# Fish Taco Recipe TNT



## PA Baker (Jan 22, 2008)

1 1/2 pounds fish fillets (I always use a mild white fish, often tilapia)
1/8 teaspoon garlic powder
1/8 teaspoon chili powder
1/8 teaspoon fresh ground black pepper
Lime juice (I use a whole lime because I like it extra "limey")
1/4 teaspoon crushed red hot pepper
2 teaspoons Worcestershire sauce
2 tablespoons vegetable oil


Combine garlic powder, chili powder, pepper, lime juice, crushed red pepper and Worcestershire sauce. Marinate fillets 30 minutes to 1 hour in a zip bag.

Cook fish in frying pan on medium heat until it flakes easily with fork.

I usually saute some onions and peppers and also top with some or all of the following: shredded cabbage or lettuce, tomatoes, cheese, avocado, and tomato.


----------



## GotGarlic (Jan 22, 2008)

Sounds great - thanks for posting this


----------



## pacanis (Jan 22, 2008)

That sounds pretty good. I love tacos and this will be a different twist.


----------



## Loprraine (Jan 22, 2008)

Thanks for the recipe, PA!!


----------



## QSis (Jan 22, 2008)

and then...... what???

Sorry, P A, I'm taco-challenged!

Do you put them in soft flour or corn tortillas and roll them up, or do you put them in those crunchy U-shaped things that fall apart when you bite them, or what?

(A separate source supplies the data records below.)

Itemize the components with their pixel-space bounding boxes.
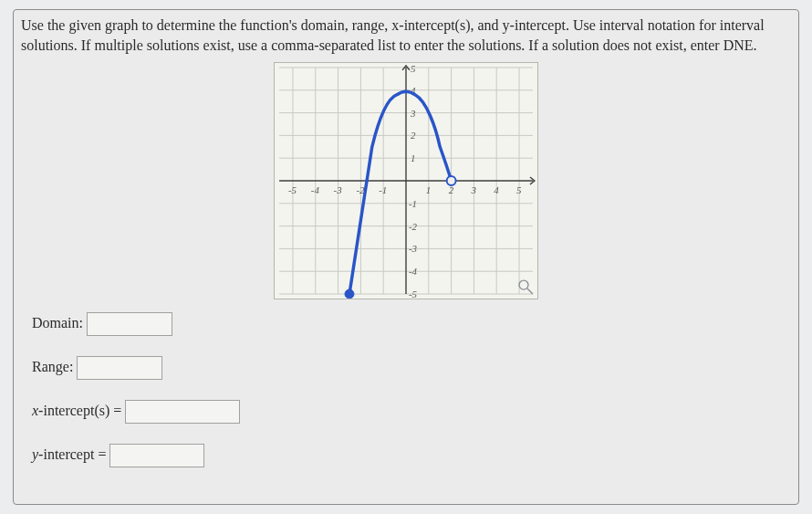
svg-text:5: 5 bbox=[411, 63, 416, 74]
svg-text:-5: -5 bbox=[409, 288, 418, 299]
xintercept-row: x-intercept(s) = bbox=[32, 400, 791, 424]
question-instructions: Use the given graph to determine the fun… bbox=[21, 16, 791, 55]
svg-text:5: 5 bbox=[516, 184, 522, 195]
svg-text:-1: -1 bbox=[409, 198, 417, 209]
endpoint-open bbox=[447, 176, 456, 185]
magnifier-icon[interactable] bbox=[519, 280, 533, 294]
svg-point-40 bbox=[519, 280, 528, 289]
svg-text:-1: -1 bbox=[379, 184, 387, 195]
range-input[interactable] bbox=[77, 356, 162, 380]
svg-text:4: 4 bbox=[494, 184, 499, 195]
answer-fields: Domain: Range: x-intercept(s) = y-interc… bbox=[21, 312, 791, 467]
yintercept-row: y-intercept = bbox=[32, 444, 791, 467]
range-row: Range: bbox=[32, 356, 791, 380]
graph-wrapper: -5 -4 -3 -2 -1 1 2 3 4 5 5 4 3 2 bbox=[21, 62, 791, 299]
svg-text:-4: -4 bbox=[409, 266, 418, 277]
svg-text:3: 3 bbox=[470, 184, 476, 195]
svg-text:2: 2 bbox=[411, 131, 416, 142]
question-container: Use the given graph to determine the fun… bbox=[13, 9, 799, 505]
svg-text:-3: -3 bbox=[409, 244, 418, 255]
svg-text:-5: -5 bbox=[288, 184, 297, 195]
domain-row: Domain: bbox=[32, 312, 791, 336]
svg-text:-4: -4 bbox=[311, 184, 320, 195]
function-graph: -5 -4 -3 -2 -1 1 2 3 4 5 5 4 3 2 bbox=[274, 62, 538, 299]
yintercept-label: -intercept = bbox=[38, 446, 106, 462]
function-curve bbox=[349, 91, 452, 294]
yintercept-input[interactable] bbox=[109, 444, 204, 467]
domain-input[interactable] bbox=[87, 312, 172, 336]
svg-text:3: 3 bbox=[410, 108, 416, 119]
graph-svg: -5 -4 -3 -2 -1 1 2 3 4 5 5 4 3 2 bbox=[275, 63, 537, 299]
x-tick-labels: -5 -4 -3 -2 -1 1 2 3 4 5 bbox=[288, 184, 522, 195]
domain-label: Domain: bbox=[32, 315, 83, 330]
range-label: Range: bbox=[32, 359, 73, 374]
xintercept-label: -intercept(s) = bbox=[38, 403, 121, 418]
endpoint-closed bbox=[345, 289, 354, 299]
svg-text:1: 1 bbox=[426, 184, 431, 195]
svg-text:-3: -3 bbox=[334, 184, 343, 195]
xintercept-input[interactable] bbox=[125, 400, 240, 424]
svg-line-41 bbox=[527, 288, 533, 294]
svg-text:-2: -2 bbox=[409, 221, 418, 232]
svg-text:1: 1 bbox=[411, 152, 415, 163]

I love the sound of the filling!

Lee


----------



## GotGarlic (Jan 22, 2008)

To me, the crunchy U-shaped things are tacos - the others are wraps or burritos  But it's all good. Use whichever you like best.


----------



## pacanis (Jan 22, 2008)

GotGarlic said:


> To me, the crunchy U-shaped things are tacos - the others are wraps or burritos  But it's all good. Use whichever you like best.


 
 That's exactly what I always say.

Old El Paso taco shells are the best. Much lighter tasting than Ortega. Jumbo if you can get them (only Wally World carries the jumbo shells by me). Follow the directions on the box for the oven and they shouldn't fall apart on you, Q. 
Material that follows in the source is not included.